US Secretary of State John Kerry ruled out any military coordination with Iran, which in the end was not invited to Paris.
"That doesn't mean that we are opposed to the idea of communicating to find out if they will come on board, or under what circumstances, or whether there is the possibility of a change," Kerry yesterday told a small group of reporters.
France and Iraq see Shiite-powerhouse Iran as an interlocutor who could bring its influence to bear in the region against the Sunni extremists of the Islamic State group, but some Arab states, like Saudi Arabia, disagree.
The US opposed a place for Iran at the conference. But Tehran, which has political and military influence with its neighbor Iraq, still managed to be part of the conversation.
The absence of Iran underscored the conflicting sensitivities and complex politics in the region as Western countries seek to battle the Islamic State group, which has taken control of large parts of Iraq and Syria.
The meeting of foreign ministers from Asia, the Middle East and the West was a first step toward deciding who does what in a multilayered offensive against the Islamic State group.
As envisioned by France and Iraq, the effort would include intensifying airstrikes, cutting off financing, and helping Baghdad cope through humanitarian aid and reconstruction.

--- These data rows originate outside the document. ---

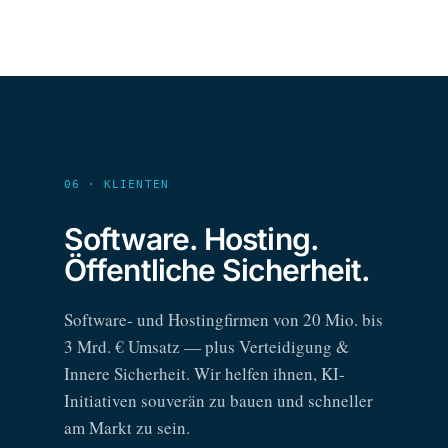
06 · KLIENTEN
Software. Hosting.
Öffentliche Sicherheit.
Software- und Hostingfirmen von 20 Mio. bis
3 Mrd. € Umsatz — plus Verteidigung &
Innere Sicherheit. Wir helfen ihnen, KI-
Initiativen souverän zu bauen und schneller
am Markt zu sein.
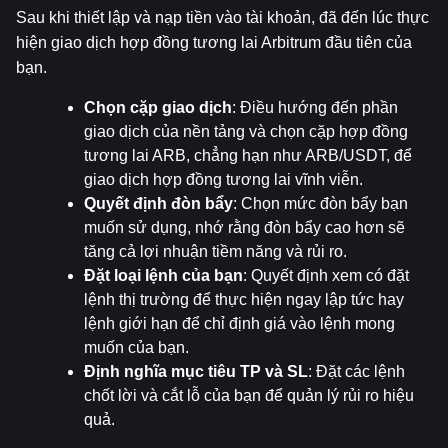
Sau khi thiết lập và nạp tiền vào tài khoản, đã đến lúc thực 
hiện giao dịch hợp đồng tương lai Arbitrum đầu tiên của 
bạn.
Chọn cặp giao dịch
: Điều hướng đến phần 
giao dịch của nền tảng và chọn cặp hợp đồng 
tương lai ARB, chẳng hạn như ARB/USDT, để 
giao dịch hợp đồng tương lai vĩnh viễn.
Quyết định đòn bẩy
: Chọn mức đòn bẩy bạn 
muốn sử dụng, nhớ rằng đòn bẩy cao hơn sẽ 
tăng cả lợi nhuận tiềm năng và rủi ro.
Đặt loại lệnh của bạn
: Quyết định xem có đặt 
lệnh thị trường để thực hiện ngay lập tức hay 
lệnh giới hạn để chỉ định giá vào lệnh mong 
muốn của bạn.
Định nghĩa mục tiêu TP và SL
: Đặt các lệnh 
chốt lời và cắt lỗ của bạn để quản lý rủi ro hiệu 
quả.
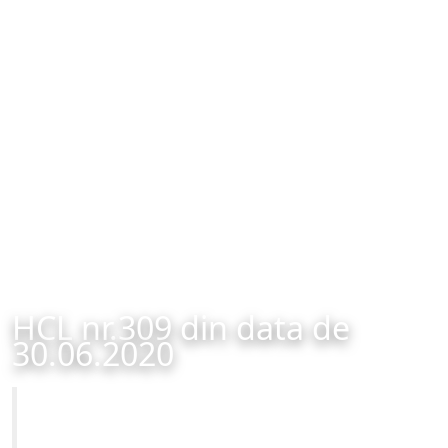
HCL nr.309 din data de
30.06.2020
Primăria Municipiului Brașov
HCL nr.309 din data de 30.06.2020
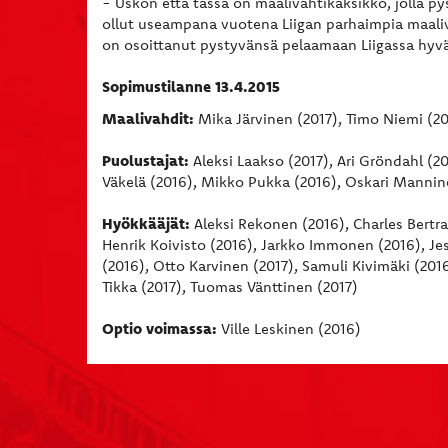
- Uskon että tässä on maalivahtikaksikko, jolla p
ollut useampana vuotena Liigan parhaimpia maaliv
on osoittanut pystyvänsä pelaamaan Liigassa hyväll
Sopimustilanne 13.4.2015
Maalivahdit:
Mika Järvinen (2017), Timo Niemi (2
Puolustajat:
Aleksi Laakso (2017), Ari Gröndahl (2
Väkelä (2016), Mikko Pukka (2016), Oskari Mannine
Hyökkääjät:
Aleksi Rekonen (2016), Charles Bertra
Henrik Koivisto (2016), Jarkko Immonen (2016), Jes
(2016), Otto Karvinen (2017), Samuli Kivimäki (201
Tikka (2017), Tuomas Vänttinen (2017)
Optio voimassa:
Ville Leskinen (2016)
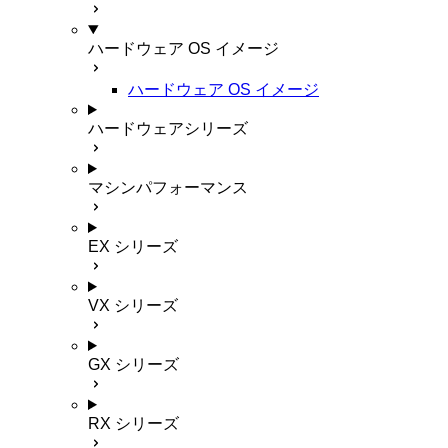
ハードウェア OS イメージ
ハードウェア OS イメージ
ハードウェアシリーズ
マシンパフォーマンス
EX シリーズ
VX シリーズ
GX シリーズ
RX シリーズ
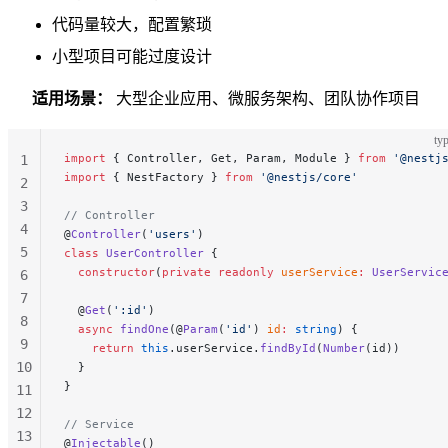
代码量较大，配置繁琐
小型项目可能过度设计
适用场景：
大型企业应用、微服务架构、团队协作项目
typ
import
 { Controller, Get, Param, Module } 
from
 '@nestj
1
import
 { NestFactory } 
from
 '@nestjs/core'
2
3
// Controller
4
@
Controller
(
'users'
)
5
class
 UserController
 {
  constructor
(
private
 readonly
 userService
:
 UserServic
6
7
  @
Get
(
':id'
)
8
  async
 findOne
(@
Param
(
'id'
) 
id
:
 string
) {
9
    return
 this
.userService.
findById
(
Number
(id))
10
  }
}
11
12
// Service
13
@
Injectable
()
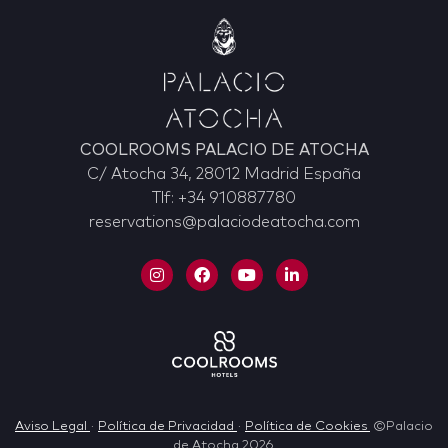
COOLROOMS PALACIO DE ATOCHA
C/ Atocha 34, 28012 Madrid España
Tlf: +34 910887780
reservations@palaciodeatocha.com
Aviso Legal
·
Política de Privacidad
·
Política de Cookies
©Palacio
de Atocha 2026.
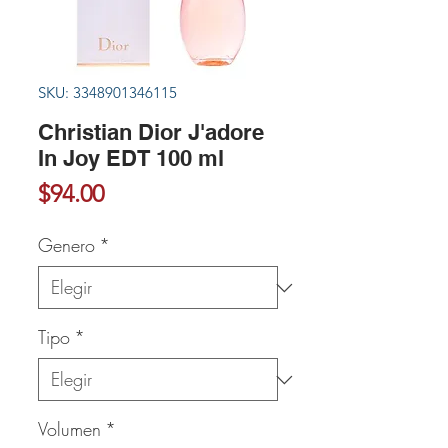
SKU: 3348901346115
Christian Dior J'adore
In Joy EDT 100 ml
Precio
$94.00
Genero
*
Tipo
*
Volumen
*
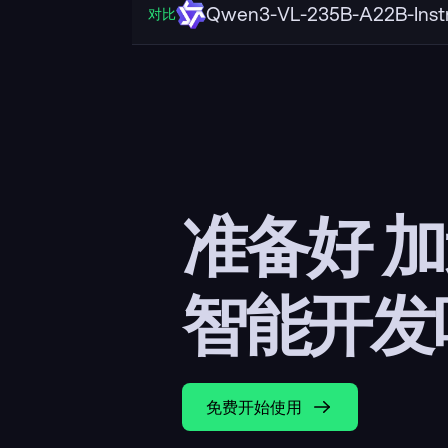
Qwen3-VL-235B-A22B-Inst
对比
准备好 
智能开发
免费开始使用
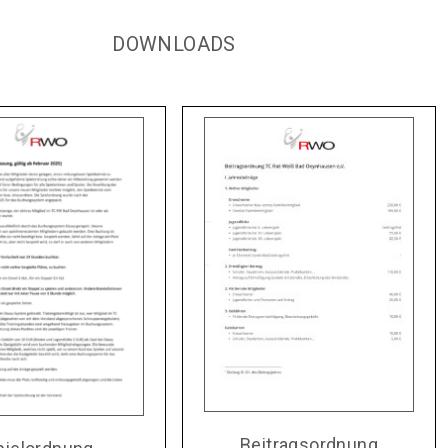
DOWNLOADS
Beitragsordnung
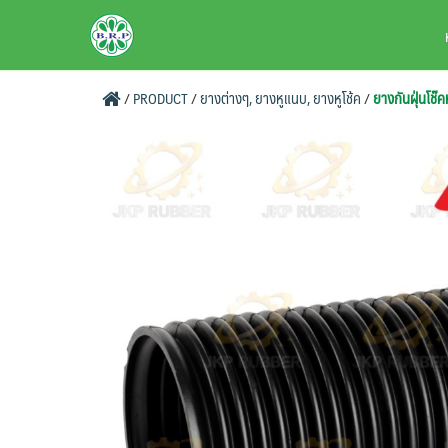
Skip
BRPAUTO.COM
to
content
/
PRODUCT
/
ยางต่างๆ, ยางหูแนบ, ยางหูโช้ค
/
ยางกันฝุ่นโช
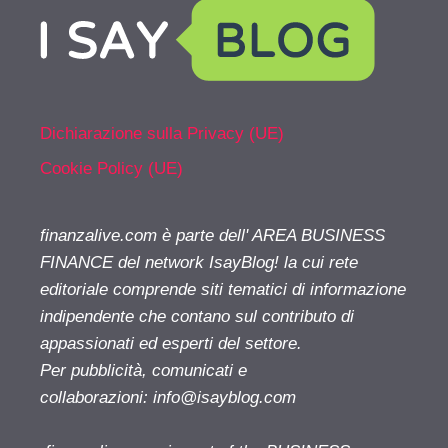
Dichiarazione sulla Privacy (UE)
Cookie Policy (UE)
finanzalive.com è parte dell' AREA BUSINESS
FINANCE del network IsayBlog! la cui rete
editoriale comprende siti tematici di informazione
indipendente che contano sul contributo di
appassionati ed esperti del settore.
Per pubblicità, comunicati e
collaborazioni:
info@isayblog.com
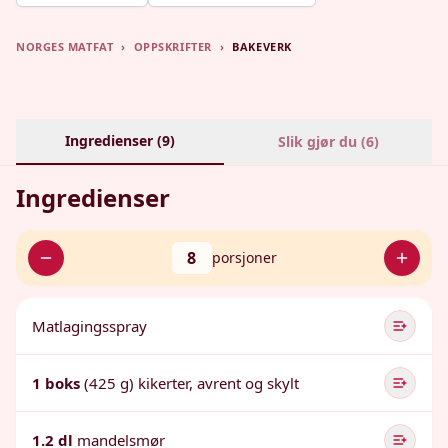
NORGES MATFAT
›
OPPSKRIFTER
›
BAKEVERK
Ingredienser (
9
)
Slik gjør du (
6
)
Ingredienser
8
porsjoner
Matlagingsspray
1 boks
(425 g) kikerter, avrent og skylt
1.2 dl
mandelsmør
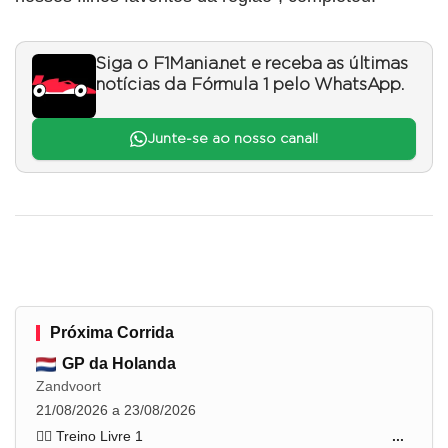
Siga o F1Mania.net e receba as últimas
notícias da Fórmula 1 pelo WhatsApp.
Junte-se ao nosso canal!
Próxima Corrida
GP da Holanda
Zandvoort
21/08/2026 a 23/08/2026
🏋️‍♂️ Treino Livre 1
...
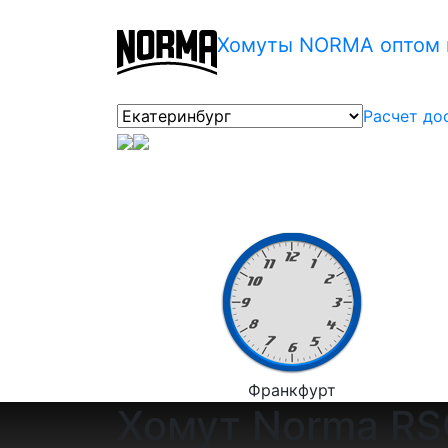
Хомуты NORMA оптом в
Расчет до
Франкфурт
Хомут Norma RSG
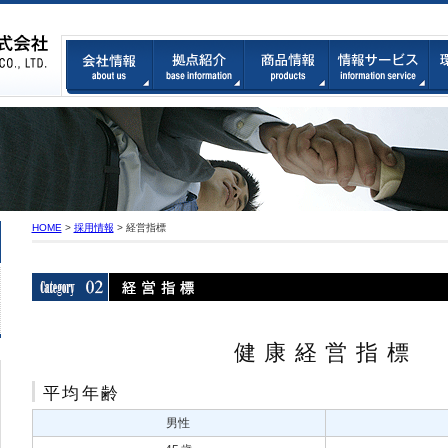
HOME
>
採用情報
> 経営指標
健康経営指標
平均年齢
男性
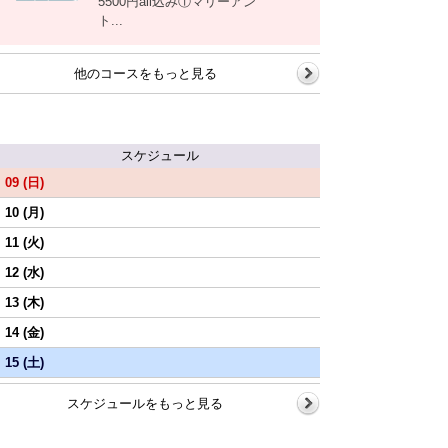
5500円all込み①マリーアン
ト...
他のコースをもっと見る
スケジュール
09 (日)
10 (月)
11 (火)
12 (水)
13 (木)
14 (金)
15 (土)
スケジュールをもっと見る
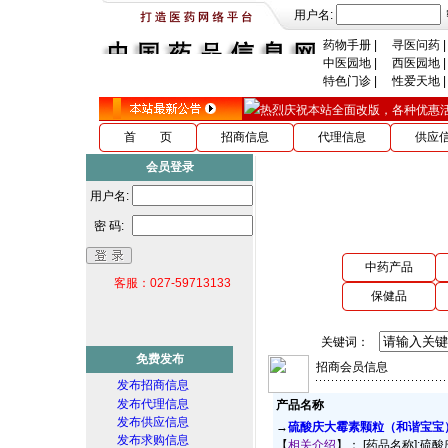
用户名:
药物手册
|
寻医问药
|
中医园地
|
西医园地
|
特色门诊
|
性爱天地
|
热烈庆祝本站全面改版，各种优惠活动ing
首 页
招商信息
代理信息
供应
会员登录
用户名:
密 码:
中药产品
客服：027-59713133
保健品
关键词：
免费发布
招商会员信息
发布招商信息
发布代理信息
产品名称
发布供应信息
→
硫酸庆大霉素颗粒（和谐宝宝
发布求购信息
【
相关介绍
】：
[药品名称]:硫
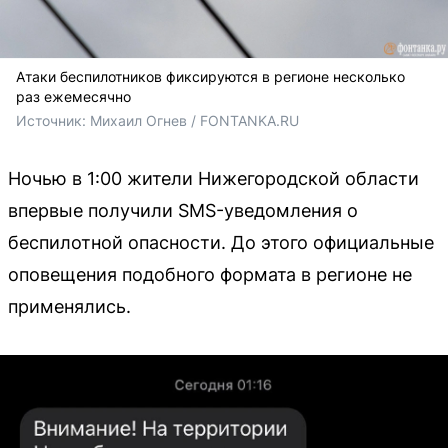
Атаки беспилотников фиксируются в регионе несколько
раз ежемесячно
Источник: 
Михаил Огнев / FONTANKA.RU
Ночью в 1:00 жители Нижегородской области
впервые получили SMS-уведомления о
беспилотной опасности. До этого официальные
оповещения подобного формата в регионе не
применялись.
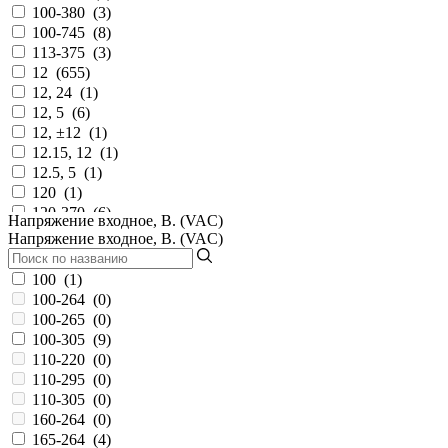
120...373
(
0
)
100-380
(
3
)
120...375
(
0
)
100-745
(
8
)
120...380
(
0
)
113-375
(
3
)
120...390
(
1
)
12
(
655
)
120...430
(
12
)
12, 24
(
1
)
120...431
(
0
)
12, 5
(
6
)
124-370
(
19
)
12, ±12
(
1
)
127-370
(
52
)
12.15, 12
(
1
)
127-392
(
1
)
12.5, 5
(
1
)
127-417
(
6
)
120
(
1
)
127-431
(
33
)
120-370
(
6
)
Напряжение входное, В. (VAC)
127...370
(
13
)
120-375
(
1
)
Напряжение входное, В. (VAC)
127...375
(
0
)
120-380
(
124
)
127...380
(
0
)
120-430
(
77
)
100
(
1
)
127...417
(
1
)
127-375
(
6
)
100-264
(
0
)
127...431
(
0
)
127-380
(
15
)
100-265
(
0
)
135-370
(
7
)
13
(
2
)
100-305
(
9
)
137-370
(
0
)
13.5
(
3
)
110-220
(
0
)
140...380
(
0
)
13.5, 5
(
1
)
110-295
(
0
)
141-370
(
0
)
13.8
(
24
)
110-305
(
0
)
142
(
0
)
14
(
2
)
160-264
(
0
)
142-431
(
9
)
14.3
(
3
)
165-264
(
4
)
142...431
(
0
)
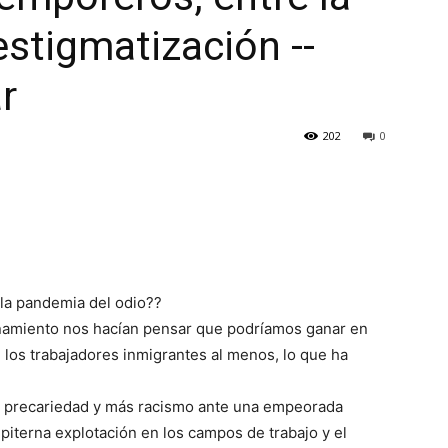
estigmatización --
r
202
0
la pandemia del odio??
finamiento nos hacían pensar que podríamos ganar en
 los trabajadores inmigrantes al menos, lo que ha
s precariedad y más racismo ante una empeorada
piterna explotación en los campos de trabajo y el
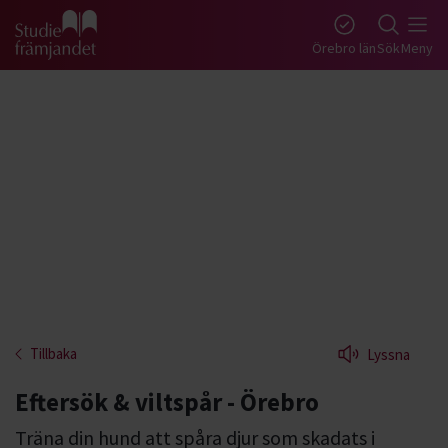
Gå till studiefrämjandets startsida
Örebro län
Sök
Meny
Tillbaka
Lyssna
Eftersök & viltspår - Örebro
Träna din hund att spåra djur som skadats i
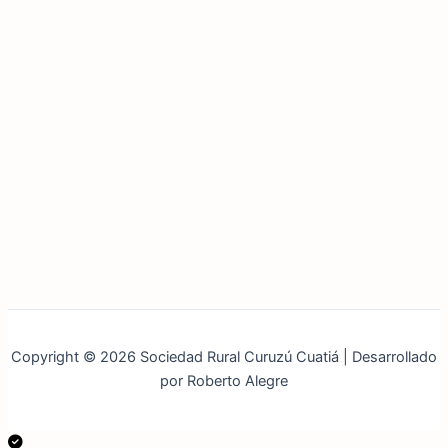
Copyright © 2026 Sociedad Rural Curuzú Cuatiá | Desarrollado
por Roberto Alegre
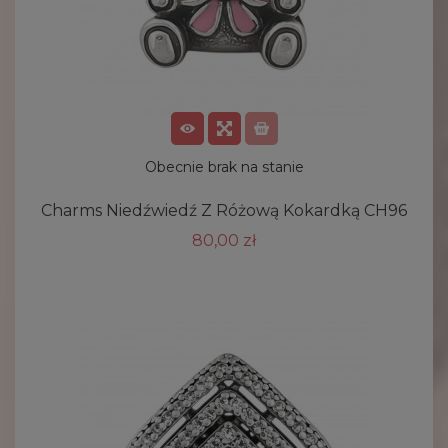
Obecnie brak na stanie
Charms Niedźwiedź Z Różową Kokardką CH96
80,00 zł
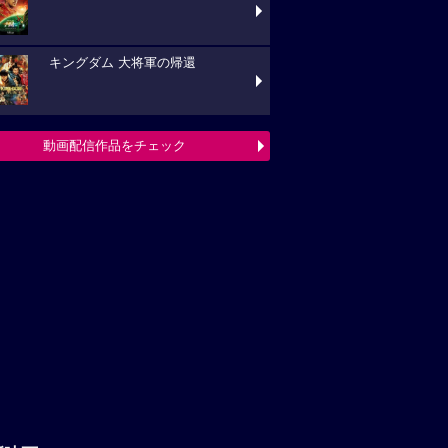
キングダム 大将軍の帰還
動画配信作品をチェック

There would be no combat troops on the ground, however.
As the conference began, two French jets took off over Iraq in France's first reconnaissance missions over the country in a sign of the larger battle ahead.
Later the United States, which has led airstrikes over Iraq since August, took the first step in the planned expanded fight by launching airstrikes, going to the aid of Iraqi security forces south of Baghdad who were being attacked by enemy fighters.